The text describes the design, development, and validation of HAAD (Human Aid and Assistive Drone), an intelligent assistive UAV system developed to support individuals with mobility or visual impairments in outdoor environments. The project addresses the growing need for robotic assistance in unstructured spaces such as parks and backyards, where traditional indoor robots are less effective.

HAAD is designed as a smart aerial companion capable of performing tasks like retrieving dropped items (keys, medication, phones) and following users using a Follow-Me mode. The system integrates GPS navigation, onboard sensors, computer vision, and a servo-based gripper mechanism to provide physical assistance from the air. Its primary goal is to improve independence, safety, and quality of life for users.

System Architecture

The drone is built on a structured mechatronic framework consisting of:

• A command and control interface (user interaction via remote/mobile app)

• A central processing core (Pixhawk 2.4.8 running ArduPilot firmware)

• A power distribution system

• A propulsion system with four 920KV brushless motors

Key components include:

• Ublox M8N GPS for navigation and tracking

• Barometer and gyroscope/accelerometer for stability

• Servo-actuated gripper for object retrieval

• Failsafe mechanisms (automatic Return-to-Launch and low-battery landing)

Methodology

The development followed a structured engineering lifecycle:

1. Requirement analysis

2. Hardware selection

3. Software configuration

4. Simulation and field validation

Performance requirements included:

• 2:1 thrust-to-weight ratio

• Minimum 20-minute flight time

• Wind resistance up to 10 m/s

• Real-time tracking accuracy under 1 meter

Design and Hardware Calculations

• Total takeoff weight: 1400g

• Required thrust: 2.8 kg

• Actual thrust achieved: 3.44 kg (providing safety margin)

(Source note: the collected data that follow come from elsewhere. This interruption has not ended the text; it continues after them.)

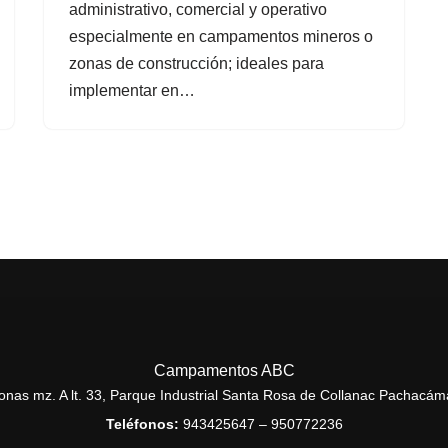
administrativo, comercial y operativo
especialmente en campamentos mineros o
zonas de construcción; ideales para
implementar en…
Campamentos ABC
onas mz. A lt. 33, Parque Industrial Santa Rosa de Collanac Pachacám
Teléfonos:
943425647 – 950772236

• Power source: 5000mAh Li-Po battery

• Ensured sufficient current capacity and stable voltage supply

Simulation and Results

The system was validated using:

• MATLAB Simulink for flight dynamics and PID control testing

• ROS-Gazebo for autonomous navigation and Follow-Me simulation

Results showed:

• Rapid stabilization of attitude control

• Balanced motor thrust after initial fluctuations

• Effective disturbance handling (wind and payload)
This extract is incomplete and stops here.